24 Clock movement 26, 26A Indicator 26A Date ring 28, 28A First tooth 30, 64 Mechanism 32, 40 for periodic or intermittent drive Maltese cross system 38; 68, 69 Second tooth 66, 68 , 69 Self-locking pin system J1 + J2 Tangential play

Claims (6)

A watch movement (24) comprising an analog device for displaying information whose value fluctuates periodically or intermittently,
The analog display device includes an indicator (26, 26A) of the information comprising a first tooth (28, 28A) and a mechanism (30, 64) for periodic or intermittent driving of the indicator. ,
In the timepiece movement, the drive mechanism is formed by an irreversible transmission system including a second tooth (38; 68, 69) that meshes with the first tooth:
The display device further includes a positioning jumper (56) for the indicator that generates a positioning force on the first tooth, the positioning force on the first tooth being a plurality of non-continuous.

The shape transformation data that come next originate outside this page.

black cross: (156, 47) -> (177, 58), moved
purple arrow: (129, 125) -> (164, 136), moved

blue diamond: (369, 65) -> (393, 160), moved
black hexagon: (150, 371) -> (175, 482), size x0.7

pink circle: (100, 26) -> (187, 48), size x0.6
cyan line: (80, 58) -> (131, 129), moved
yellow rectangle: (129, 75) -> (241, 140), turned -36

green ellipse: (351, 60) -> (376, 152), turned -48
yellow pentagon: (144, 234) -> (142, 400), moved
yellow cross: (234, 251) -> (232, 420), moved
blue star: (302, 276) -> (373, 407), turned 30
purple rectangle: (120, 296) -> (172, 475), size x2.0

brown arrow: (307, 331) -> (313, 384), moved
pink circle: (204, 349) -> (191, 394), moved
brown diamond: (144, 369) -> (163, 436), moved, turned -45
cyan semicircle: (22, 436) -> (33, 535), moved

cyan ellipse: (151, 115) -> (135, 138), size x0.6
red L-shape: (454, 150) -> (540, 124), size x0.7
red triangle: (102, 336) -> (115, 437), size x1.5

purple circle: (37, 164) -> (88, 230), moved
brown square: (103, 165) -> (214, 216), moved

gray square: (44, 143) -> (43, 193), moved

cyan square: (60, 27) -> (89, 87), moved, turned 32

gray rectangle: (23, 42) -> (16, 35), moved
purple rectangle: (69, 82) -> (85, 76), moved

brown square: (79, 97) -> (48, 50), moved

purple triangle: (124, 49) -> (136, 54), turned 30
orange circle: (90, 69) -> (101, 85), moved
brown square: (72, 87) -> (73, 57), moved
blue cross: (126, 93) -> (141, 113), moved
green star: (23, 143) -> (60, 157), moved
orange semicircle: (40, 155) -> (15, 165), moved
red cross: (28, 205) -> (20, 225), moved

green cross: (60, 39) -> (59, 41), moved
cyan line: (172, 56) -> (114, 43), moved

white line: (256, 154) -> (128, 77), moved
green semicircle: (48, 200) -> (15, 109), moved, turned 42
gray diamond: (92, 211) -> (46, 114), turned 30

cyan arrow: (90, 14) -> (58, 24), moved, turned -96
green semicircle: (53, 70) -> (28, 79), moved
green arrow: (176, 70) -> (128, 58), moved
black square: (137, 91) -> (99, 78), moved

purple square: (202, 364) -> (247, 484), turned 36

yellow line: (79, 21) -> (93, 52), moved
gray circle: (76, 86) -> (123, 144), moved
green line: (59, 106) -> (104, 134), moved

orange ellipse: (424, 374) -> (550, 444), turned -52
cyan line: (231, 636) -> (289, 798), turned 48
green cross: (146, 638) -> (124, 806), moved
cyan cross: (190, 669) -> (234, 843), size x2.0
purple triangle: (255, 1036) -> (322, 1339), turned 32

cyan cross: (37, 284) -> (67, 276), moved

Sufficient to accurately position the indicator at a display position, but insufficient to ensure an impact resistant function for the indicator;
A tangential play (J1 + J2) exists between the first tooth portion and the second tooth portion, and the tangential play is caused by the indicator among the plurality of discontinuous display positions. In any one of the display positions, when the irreversible transmission system is in a corresponding predetermined position, the first tooth portion and the second tooth portion are set sufficiently large so as not to contact each other. And the irreversible transmission system is at least when the indicator is in any one of the plurality of non-consecutive display positions and the irreversible transmission system is in the corresponding predetermined position. Further, the timepiece movement (24) is characterized in that an impact resistance function for the indicator is ensured by meshing the first tooth portion and the second tooth portion.   2. Timepiece movement according to claim 1, characterized in that the irreversible transmission system is a Maltese cross system (32, 40).   2. Timepiece movement according to claim 1, characterized in that the irreversible transmission system is a self-locking pin system (66, 68, 69). The positioning force according to claim 1, wherein the positioning force is higher than a maximum friction force applied to the indicator by the timepiece movement, and the positioning force is less than three times the maximum friction force. The timepiece movement according to any one of the above.   The tangential play (J1 + J2) between the first tooth portion and the second tooth portion is a cumulative manufacturing tolerance of 2 generated in a gear unit formed by the indicator and the irreversible transmission system. The timepiece movement according to any one of claims 1 to 4, wherein the timepiece movement is more than double or substantially double.   A timepiece movement according to any one of the preceding claims, characterized in that the indicator is a date ring (26A).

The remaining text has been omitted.